We will collect all `td` elements that have the class `orderbookName`. The name of the stock is as a textual content of the element. In this case, we can access it simply by the `.text` member. In a more complicated case, we might have to issue, e.g., `cell.find_all(text=True)`.

The text contains a lot of whitespace around it, so it makes sense to `strip` that whitespace away.

In [None]:
# Initialize an Empty List
names = list()    #This line creates an empty list named "names"

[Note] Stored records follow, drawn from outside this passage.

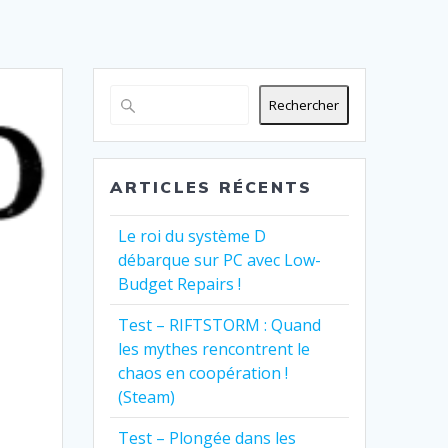
Rechercher
ARTICLES RÉCENTS
Le roi du système D
débarque sur PC avec Low-
Budget Repairs !
Test – RIFTSTORM : Quand
les mythes rencontrent le
chaos en coopération !
(Steam)
Test – Plongée dans les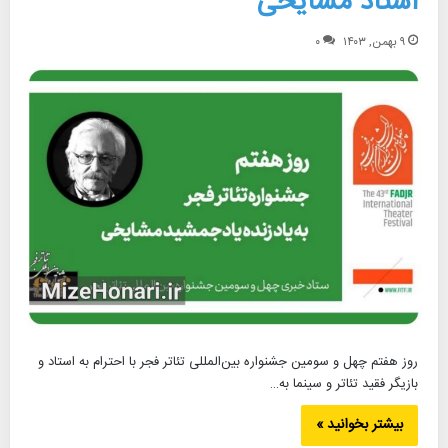
استاد مشایخی
۹ بهمن, ۱۴۰۳
۰
روز هفتم چهل و سومین جشنواره بین‌‌المللی تئاتر فجر با احترام به استاد و
بازیگر فقید تئاتر و سینما به…
بیشتر بخوانید »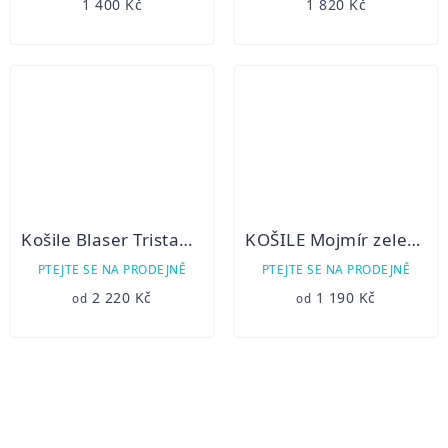
1 400 Kč
1 820 Kč
Košile Blaser Tristan 22
KOŠILE Mojmír zelená- dlouhý rukáv
PTEJTE SE NA PRODEJNĚ
PTEJTE SE NA PRODEJNĚ
2 220 Kč
1 190 Kč
od
od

#Find All Matching Elements #find_all method returns a list of all matching elements
for cell in soup.find_all('td',class_='orderbookName'): #This line searches through the parsed HTML document (soup) for all <td> elements that have the class orderbookName.
    names.append(cell.text.strip()) #Extract and Clean Text #text: textual content; strip: whitespace away
names

In [None]:
len(names) #Length of names

In a snapshot, AstraZeneca would have the following numbers:

|Senast |+/-%|1 år %|Börsvärde MSEK|P/E-tal|Direktavk. %|Ägare |Lista
|-------|----|------|--------------|-------|------------|------|-----
|1423,00|0   |-3,98 |2 202 059     |34,05  |2,13        |62 653|Large Cap Stockholm

Here *Senast* is the latest quote of the share value, +/-% daily change in value, *1 år %* percentual change over the year, *Börsvärde MSEK* market value of the company in millions of kronor, *P/E-tal* the P/E value of the company, *Direktavkastning* is the dividend yield, *Ägare* the numer of owners, and *List* which list the stock is listed under in Stockholm stock exchange.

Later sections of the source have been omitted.